Activity:
Look for the word "ارشد" in the entries below, then copy every line that has it.

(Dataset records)

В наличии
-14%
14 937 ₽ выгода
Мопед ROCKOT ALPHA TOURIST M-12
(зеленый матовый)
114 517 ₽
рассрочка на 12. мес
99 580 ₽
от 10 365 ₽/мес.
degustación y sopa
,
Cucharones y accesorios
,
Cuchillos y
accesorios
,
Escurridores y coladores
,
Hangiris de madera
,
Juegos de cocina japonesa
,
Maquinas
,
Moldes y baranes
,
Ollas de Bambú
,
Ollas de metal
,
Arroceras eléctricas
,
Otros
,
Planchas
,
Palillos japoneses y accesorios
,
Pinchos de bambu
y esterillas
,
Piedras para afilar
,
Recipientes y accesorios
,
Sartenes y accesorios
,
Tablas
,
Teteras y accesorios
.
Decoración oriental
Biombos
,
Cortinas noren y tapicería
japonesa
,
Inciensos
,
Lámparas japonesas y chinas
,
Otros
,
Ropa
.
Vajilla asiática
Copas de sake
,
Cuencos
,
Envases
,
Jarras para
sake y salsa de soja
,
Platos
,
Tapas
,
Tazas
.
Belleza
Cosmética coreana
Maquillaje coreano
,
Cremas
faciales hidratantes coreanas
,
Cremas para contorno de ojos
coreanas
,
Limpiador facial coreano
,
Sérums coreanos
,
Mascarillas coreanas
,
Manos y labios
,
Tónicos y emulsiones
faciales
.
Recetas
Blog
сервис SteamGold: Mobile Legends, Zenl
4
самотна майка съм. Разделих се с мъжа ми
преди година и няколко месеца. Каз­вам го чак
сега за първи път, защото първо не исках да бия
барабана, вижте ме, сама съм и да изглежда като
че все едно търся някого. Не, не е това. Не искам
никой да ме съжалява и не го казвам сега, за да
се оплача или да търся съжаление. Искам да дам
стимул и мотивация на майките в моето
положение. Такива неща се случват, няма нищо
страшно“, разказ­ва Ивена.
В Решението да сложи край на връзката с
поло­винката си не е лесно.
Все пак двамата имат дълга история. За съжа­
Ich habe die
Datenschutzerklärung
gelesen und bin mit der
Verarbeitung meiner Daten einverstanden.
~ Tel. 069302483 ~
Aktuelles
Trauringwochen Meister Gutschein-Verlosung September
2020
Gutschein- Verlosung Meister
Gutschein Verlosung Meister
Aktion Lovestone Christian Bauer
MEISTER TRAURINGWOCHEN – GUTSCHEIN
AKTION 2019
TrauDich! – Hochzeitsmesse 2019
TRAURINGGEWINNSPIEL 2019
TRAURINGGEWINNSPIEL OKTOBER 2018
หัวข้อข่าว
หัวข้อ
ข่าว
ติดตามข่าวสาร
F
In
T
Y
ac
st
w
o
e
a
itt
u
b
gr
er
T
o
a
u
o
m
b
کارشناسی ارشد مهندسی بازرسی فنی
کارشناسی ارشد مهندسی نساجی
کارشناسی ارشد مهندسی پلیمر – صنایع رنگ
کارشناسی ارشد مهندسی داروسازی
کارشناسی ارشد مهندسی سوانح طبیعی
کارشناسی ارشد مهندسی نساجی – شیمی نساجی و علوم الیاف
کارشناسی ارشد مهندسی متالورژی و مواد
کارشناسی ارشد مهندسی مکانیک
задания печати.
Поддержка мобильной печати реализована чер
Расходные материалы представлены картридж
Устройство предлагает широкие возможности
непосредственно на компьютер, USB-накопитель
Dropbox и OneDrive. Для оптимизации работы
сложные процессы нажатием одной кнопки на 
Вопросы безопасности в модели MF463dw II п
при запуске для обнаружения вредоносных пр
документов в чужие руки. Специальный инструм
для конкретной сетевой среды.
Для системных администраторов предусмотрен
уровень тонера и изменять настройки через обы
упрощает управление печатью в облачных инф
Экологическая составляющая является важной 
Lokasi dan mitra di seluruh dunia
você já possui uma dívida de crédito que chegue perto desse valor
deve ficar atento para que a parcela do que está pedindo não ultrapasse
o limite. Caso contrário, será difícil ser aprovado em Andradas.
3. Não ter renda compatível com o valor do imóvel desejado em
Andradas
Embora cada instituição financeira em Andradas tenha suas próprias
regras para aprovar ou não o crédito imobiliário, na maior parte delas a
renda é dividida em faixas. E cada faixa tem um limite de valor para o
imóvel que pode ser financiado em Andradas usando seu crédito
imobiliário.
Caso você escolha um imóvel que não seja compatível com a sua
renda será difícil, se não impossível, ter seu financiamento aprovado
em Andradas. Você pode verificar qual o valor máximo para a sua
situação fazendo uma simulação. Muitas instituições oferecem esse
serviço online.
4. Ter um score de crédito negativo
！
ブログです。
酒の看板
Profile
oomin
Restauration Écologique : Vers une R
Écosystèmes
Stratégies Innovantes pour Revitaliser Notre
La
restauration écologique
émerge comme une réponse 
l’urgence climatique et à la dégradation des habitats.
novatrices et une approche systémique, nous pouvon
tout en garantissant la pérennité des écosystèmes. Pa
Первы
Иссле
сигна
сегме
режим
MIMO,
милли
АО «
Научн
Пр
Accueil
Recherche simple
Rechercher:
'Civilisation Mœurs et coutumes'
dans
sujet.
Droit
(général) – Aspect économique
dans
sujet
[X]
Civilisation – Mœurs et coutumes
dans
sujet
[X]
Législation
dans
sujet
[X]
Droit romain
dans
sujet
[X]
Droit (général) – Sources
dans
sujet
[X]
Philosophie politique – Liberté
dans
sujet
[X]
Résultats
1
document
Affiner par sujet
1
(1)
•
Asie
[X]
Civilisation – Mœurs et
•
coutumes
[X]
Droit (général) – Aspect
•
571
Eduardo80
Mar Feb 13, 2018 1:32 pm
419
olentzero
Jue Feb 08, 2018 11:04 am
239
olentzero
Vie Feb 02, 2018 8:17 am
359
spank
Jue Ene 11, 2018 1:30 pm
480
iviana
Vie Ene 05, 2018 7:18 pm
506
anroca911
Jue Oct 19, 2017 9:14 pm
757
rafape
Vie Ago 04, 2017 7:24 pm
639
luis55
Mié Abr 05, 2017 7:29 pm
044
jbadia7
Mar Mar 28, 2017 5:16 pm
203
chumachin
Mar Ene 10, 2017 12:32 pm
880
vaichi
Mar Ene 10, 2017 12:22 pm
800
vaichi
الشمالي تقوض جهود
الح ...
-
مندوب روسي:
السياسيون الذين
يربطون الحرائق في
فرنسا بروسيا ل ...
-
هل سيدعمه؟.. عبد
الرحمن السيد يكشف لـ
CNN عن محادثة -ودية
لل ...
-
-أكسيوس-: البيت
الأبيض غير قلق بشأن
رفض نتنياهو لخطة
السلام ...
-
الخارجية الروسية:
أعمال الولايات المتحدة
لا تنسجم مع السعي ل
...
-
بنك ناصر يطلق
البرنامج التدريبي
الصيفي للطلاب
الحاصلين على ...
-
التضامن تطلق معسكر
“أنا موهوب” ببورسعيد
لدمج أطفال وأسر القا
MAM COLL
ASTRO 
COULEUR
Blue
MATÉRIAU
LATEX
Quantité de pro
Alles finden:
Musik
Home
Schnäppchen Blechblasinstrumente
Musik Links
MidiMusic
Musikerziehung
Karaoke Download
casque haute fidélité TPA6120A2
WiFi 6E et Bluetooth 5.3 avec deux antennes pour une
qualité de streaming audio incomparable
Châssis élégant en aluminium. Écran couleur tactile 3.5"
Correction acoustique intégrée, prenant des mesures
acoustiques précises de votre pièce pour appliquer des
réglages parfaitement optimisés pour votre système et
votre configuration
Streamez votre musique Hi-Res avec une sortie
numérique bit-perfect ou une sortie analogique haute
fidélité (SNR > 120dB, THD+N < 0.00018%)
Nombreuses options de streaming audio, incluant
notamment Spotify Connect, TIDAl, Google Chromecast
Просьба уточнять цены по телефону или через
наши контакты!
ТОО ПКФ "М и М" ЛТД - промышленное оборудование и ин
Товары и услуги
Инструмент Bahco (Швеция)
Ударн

The completed task:
کارشناسی ارشد مهندسی بازرسی فنی
کارشناسی ارشد مهندسی نساجی
کارشناسی ارشد مهندسی پلیمر – صنایع رنگ
کارشناسی ارشد مهندسی داروسازی
کارشناسی ارشد مهندسی سوانح طبیعی
کارشناسی ارشد مهندسی نساجی – شیمی نساجی و علوم الیاف
کارشناسی ارشد مهندسی متالورژی و مواد
کارشناسی ارشد مهندسی مکانیک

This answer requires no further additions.